Defendants appealed the trial court’s decision to the Court of Appeals, which reversed the trial court and held that plaintiff’s initial complaint was invalid. The Supreme Court, however, reversed the Court of Appeals and reinstated the trial court’s reasoning.

In Tennessee, “a person who is not an attorney may conduct and manage the person’s own case in any court of this state without violating the prohibition against the unauthorized practice of law,” however, “a non-attorney may not conduct litigation on behalf of an entity or another individual[.]” Thus, “the primary issue…[was] whether, under Tennessee’s wrongful death statutes, [plaintiff’s] wrongful death case is his ‘own case’ brought pursuant to his right to self-representation, or whether it is brought in a representative capacity on behalf of either the decedent or the other statutory beneficiaries.”

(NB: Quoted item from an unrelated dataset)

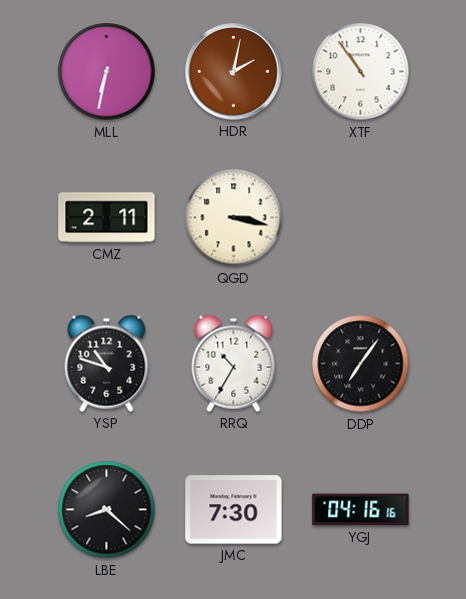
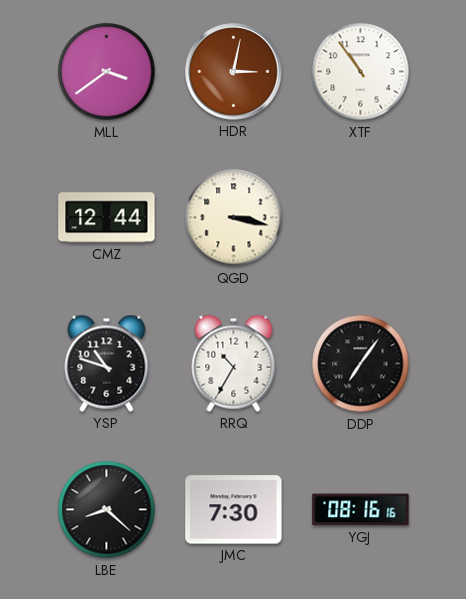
MLL: 6:32 -> 3:39
HDR: 2:02 -> 3:02
CMZ: 2:11 -> 12:44
YGJ: 04:16 -> 08:16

After a lengthy review of Tennessee wrongful death law, the Court stated that the “answer” to “whether the spouse files the wrongful death lawsuit in a representative capacity on behalf of the decedent” could be found “in the plain language of…section 20-5-106(a).” That statute states:

The right of action that a person who dies from injuries received from another, or whose death is caused by the wrongful act…by another, would have had against the wrongdoer, in case death had not been ensued, shall not abate or be extinguished by the person’s death but shall pass to the person’s surviving spouse and, in case there is no surviving spouse, to the person’s children or next of kin[.]

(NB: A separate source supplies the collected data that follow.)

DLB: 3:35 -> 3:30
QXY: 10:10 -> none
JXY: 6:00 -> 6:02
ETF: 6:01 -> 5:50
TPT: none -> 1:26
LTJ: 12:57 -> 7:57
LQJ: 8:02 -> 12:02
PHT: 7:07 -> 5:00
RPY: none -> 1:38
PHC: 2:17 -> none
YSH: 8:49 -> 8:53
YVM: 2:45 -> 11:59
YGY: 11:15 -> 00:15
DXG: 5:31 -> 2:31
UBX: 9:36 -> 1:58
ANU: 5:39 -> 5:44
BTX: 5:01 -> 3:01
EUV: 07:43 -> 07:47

Based on this language, the Court reasoned:

Thus, under the statute’s plain language, the decedent’s right of action that, under the common law, would have extinguished upon his death instead passes to the spouse. The statute does not merely authorize the surviving spouse to file the wrongful death action on behalf of the decedent; it “passes” or transfers the right of action to the spouse. This indicates that, in filing a wrongful death lawsuit, the surviving spouse does not represent the decedent but instead asserts the spouse’s own right of action.

Further, the Court pointed out that the fact that the proceeds from a wrongful death suit go immediately to the surviving spouse or other beneficiaries and are not subject to claims from the decedent’s creditors supports this interpretation. On this issue, then, the Court held that “in filing the initial pro se wrongful death lawsuit in this case, [plaintiff] was not representing the legal interests of either the decedent or her estate.”

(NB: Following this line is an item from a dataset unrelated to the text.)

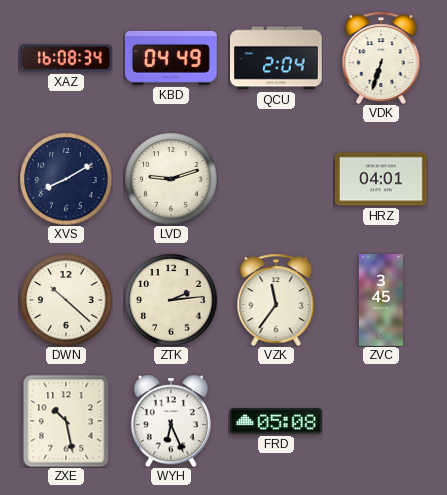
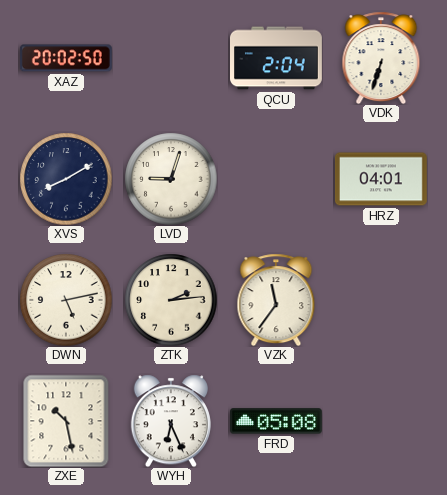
XAZ: 16:08 -> 20:02
KBD: 04:49 -> none
LVD: 9:12 -> 9:03
DWN: 10:22 -> 5:13
ZVC: 3:45 -> none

Next, defendants argued that even if a surviving spouse can represent himself when filing a wrongful death action, the complaint in this particular case was invalid because decedent also had two adult daughters, and plaintiff was thus acting as a representative for them. The Court rejected this argument, reasoning:

[W]e cannot square [defendants’] argument with the plain language of section 20-15-106(a), which provides that the wrongful death right of action “passes to” the surviving spouse for the benefit of the spouse and the other beneficiaries. Our decision on this issue must be controlled by Tennessee’s unique wrongful death statutes….[T]he decedent’s surviving spouse has the “superior right above all others” to assert the right of action in a wrongful death lawsuit and to control the proceedings. …The question we must decide is whether the entire pro se complaint is rendered void ab initio, a nullity, by the fact that other beneficiaries’ interests are encompassed within the right of action asserted by the surviving spouse. We hold that it is not.

(internal citation omitted).

The Court determined that plaintiff, in filing the complaint, “was acting primarily on his own behalf,” and it noted that this reasoning was “consistent with other cases in which our courts have regularly permitted liberal amendments to wrongful death complaints, particularly with respect to substituting party plaintiffs.” Further, the Court pointed out that “defendants were notified of [plaintiff’s] claim in a timely manner, and they were not prejudiced in any way by [plaintiff’s] temporary lack of legal representation.”

For all these reasons, the Supreme Court held that the original pro se complaint was not a nullity and that the suit was not time-barred.

Based on the language of the Tennessee wrongful death statute, the Supreme Court correctly analyzed this case.   That said, don’t try this at home.